ASSIGNED TASK =>
The reply must consist of one number: how many lines of the data include the word "Purba".

DATA PROVIDED =>

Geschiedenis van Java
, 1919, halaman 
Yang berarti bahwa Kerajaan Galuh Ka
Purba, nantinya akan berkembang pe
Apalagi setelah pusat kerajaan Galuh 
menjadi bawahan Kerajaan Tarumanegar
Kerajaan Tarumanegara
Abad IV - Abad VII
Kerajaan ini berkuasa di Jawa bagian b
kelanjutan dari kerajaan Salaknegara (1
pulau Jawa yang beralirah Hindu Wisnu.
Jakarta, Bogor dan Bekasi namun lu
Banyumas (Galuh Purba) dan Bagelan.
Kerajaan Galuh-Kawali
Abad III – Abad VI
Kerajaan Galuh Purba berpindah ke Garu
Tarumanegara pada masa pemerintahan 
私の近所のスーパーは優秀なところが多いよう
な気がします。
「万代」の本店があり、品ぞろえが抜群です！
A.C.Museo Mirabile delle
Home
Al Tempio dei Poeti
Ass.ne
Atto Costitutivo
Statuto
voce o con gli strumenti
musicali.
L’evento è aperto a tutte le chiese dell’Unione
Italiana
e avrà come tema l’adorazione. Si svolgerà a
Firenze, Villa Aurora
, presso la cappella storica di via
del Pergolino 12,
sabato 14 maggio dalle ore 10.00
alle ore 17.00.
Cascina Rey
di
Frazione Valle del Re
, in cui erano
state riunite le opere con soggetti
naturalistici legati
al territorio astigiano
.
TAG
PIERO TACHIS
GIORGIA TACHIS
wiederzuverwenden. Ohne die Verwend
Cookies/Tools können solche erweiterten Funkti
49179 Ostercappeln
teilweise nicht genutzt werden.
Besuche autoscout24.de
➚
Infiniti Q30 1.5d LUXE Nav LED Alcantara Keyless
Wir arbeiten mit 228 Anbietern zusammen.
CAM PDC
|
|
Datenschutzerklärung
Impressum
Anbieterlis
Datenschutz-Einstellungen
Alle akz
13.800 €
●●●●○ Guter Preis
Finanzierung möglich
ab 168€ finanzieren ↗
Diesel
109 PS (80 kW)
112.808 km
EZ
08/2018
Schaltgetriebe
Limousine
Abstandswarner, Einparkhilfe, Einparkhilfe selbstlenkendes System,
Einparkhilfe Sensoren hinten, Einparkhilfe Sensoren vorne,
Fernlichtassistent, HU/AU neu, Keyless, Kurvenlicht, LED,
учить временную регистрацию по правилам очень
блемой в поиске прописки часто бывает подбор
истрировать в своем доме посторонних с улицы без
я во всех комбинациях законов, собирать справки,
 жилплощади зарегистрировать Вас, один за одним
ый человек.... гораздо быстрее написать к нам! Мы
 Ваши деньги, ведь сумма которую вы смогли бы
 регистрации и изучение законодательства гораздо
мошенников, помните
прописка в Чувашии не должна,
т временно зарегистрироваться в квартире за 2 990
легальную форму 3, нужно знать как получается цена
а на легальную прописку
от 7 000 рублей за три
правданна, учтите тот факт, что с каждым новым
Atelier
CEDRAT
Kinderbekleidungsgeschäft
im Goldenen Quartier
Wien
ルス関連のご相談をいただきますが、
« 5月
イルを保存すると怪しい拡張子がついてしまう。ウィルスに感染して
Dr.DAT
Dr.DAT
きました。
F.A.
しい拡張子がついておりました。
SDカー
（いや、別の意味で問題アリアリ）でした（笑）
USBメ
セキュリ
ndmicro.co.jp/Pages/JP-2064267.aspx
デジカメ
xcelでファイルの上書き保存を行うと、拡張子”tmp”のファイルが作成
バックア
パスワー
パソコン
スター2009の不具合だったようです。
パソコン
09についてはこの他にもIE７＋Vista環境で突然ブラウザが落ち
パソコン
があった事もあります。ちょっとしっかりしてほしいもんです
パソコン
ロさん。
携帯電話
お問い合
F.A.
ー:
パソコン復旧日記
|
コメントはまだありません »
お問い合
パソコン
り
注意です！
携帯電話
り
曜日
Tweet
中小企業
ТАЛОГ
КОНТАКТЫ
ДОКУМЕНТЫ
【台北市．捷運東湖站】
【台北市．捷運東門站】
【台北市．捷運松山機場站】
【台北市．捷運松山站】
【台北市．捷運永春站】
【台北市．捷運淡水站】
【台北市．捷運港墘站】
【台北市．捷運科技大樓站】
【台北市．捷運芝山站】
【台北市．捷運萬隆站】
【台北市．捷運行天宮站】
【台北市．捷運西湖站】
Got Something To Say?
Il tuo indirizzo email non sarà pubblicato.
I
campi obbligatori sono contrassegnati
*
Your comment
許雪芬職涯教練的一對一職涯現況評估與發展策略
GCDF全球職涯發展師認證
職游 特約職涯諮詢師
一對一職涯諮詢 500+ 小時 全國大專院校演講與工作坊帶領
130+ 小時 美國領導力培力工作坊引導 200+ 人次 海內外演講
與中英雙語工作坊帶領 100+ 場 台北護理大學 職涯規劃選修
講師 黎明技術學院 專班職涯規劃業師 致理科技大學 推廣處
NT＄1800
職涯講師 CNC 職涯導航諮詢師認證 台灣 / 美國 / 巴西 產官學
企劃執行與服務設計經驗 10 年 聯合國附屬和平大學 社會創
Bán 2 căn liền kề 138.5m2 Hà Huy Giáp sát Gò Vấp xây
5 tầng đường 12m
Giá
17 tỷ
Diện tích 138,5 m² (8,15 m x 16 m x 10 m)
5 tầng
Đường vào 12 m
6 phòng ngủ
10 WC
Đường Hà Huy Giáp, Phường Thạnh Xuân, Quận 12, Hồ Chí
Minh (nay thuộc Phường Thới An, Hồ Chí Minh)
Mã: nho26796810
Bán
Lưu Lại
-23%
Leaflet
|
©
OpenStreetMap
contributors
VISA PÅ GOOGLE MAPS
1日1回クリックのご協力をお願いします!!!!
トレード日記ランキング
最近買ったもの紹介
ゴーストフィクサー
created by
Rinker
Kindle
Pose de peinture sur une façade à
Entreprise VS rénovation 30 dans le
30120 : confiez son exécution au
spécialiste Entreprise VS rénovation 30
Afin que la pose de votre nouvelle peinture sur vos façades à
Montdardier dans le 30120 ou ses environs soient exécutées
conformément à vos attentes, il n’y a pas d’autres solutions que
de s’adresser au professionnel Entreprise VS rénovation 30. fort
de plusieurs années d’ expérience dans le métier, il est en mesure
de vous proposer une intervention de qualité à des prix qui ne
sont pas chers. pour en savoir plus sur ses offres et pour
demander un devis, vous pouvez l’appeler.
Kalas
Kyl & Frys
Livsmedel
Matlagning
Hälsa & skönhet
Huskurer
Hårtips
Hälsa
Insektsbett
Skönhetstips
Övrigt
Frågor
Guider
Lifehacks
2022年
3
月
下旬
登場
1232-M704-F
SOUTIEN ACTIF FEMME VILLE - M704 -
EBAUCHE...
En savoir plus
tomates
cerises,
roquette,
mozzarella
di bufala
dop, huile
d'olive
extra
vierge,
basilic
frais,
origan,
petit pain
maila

ANSWER BELOW =>
3